Мысли о такого рода счастье очень занимали меня во время пребывания в подземелье, и я решил, что лучше всего будет, если, выбравшись из узилища, я поведу до конца епитимьи образ жизни нищего. Конечно, я уже получил некоторое образование и по разговору можно было отличить меня от сотоварищей, но я надеялся, что сумею без труда усвоить их язык и обычаи, с тем чтобы потом, через два года, вернуться к своим. Хотя мысль эта была довольно странная, но из того положения, в каком я находился, я не мог найти лучшего выхода.

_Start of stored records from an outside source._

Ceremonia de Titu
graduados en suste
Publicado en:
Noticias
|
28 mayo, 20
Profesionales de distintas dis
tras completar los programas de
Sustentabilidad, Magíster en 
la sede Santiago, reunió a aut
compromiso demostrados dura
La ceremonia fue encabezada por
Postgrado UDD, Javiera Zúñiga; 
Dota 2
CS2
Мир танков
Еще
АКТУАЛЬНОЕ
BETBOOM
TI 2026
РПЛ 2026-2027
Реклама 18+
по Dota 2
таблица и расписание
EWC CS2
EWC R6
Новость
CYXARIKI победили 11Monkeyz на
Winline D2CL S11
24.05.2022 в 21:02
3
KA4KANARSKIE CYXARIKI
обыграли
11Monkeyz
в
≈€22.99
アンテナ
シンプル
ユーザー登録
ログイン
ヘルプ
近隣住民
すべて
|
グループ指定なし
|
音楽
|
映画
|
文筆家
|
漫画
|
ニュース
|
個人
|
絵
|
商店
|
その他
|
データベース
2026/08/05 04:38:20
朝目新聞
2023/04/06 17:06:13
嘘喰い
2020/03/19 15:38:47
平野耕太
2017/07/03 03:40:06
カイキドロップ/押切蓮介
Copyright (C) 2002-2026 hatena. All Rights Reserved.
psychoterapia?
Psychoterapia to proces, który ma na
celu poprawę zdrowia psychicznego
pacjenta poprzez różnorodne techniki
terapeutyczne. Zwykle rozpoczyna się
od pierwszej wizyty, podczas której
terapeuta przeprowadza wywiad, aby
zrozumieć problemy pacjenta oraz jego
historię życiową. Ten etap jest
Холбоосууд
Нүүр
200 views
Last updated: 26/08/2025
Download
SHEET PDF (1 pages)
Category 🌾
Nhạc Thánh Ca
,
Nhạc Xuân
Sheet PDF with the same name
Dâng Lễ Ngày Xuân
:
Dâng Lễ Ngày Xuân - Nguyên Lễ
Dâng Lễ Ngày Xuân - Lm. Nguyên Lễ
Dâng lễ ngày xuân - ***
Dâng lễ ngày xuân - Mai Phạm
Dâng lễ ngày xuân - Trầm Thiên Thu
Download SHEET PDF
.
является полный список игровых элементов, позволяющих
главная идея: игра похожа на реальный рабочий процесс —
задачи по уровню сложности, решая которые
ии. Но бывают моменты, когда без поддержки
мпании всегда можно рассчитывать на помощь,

Приняв это решение, я отломил кусок лезвия от ножа я стал трудиться над одним из прутьев решетки. Пять дней бился я, прежде чем мне удалось его выломать. Я тщательно собирал обломки камней и засыпал ими отверстие, так что ничего нельзя было заметить.
В тот день, когда я кончил эту работу, корзинку мне принесла Хиральда. Я спросил, не боится ли она, как бы случайно не проведали, что она кормит в подземелье какого-то неизвестного парня.
– Нисколько, – ответила она, – подъемная дверь, через которую ты сюда попал, выходит в особый павильон, Двери которого я приказала замуровать под тем предлогом, будто он пробуждает в герцогине горькие воспоминания. А коридор, по которому мы ходим к тебе, ведет из моей спальни, и вход в него закрыт обоями.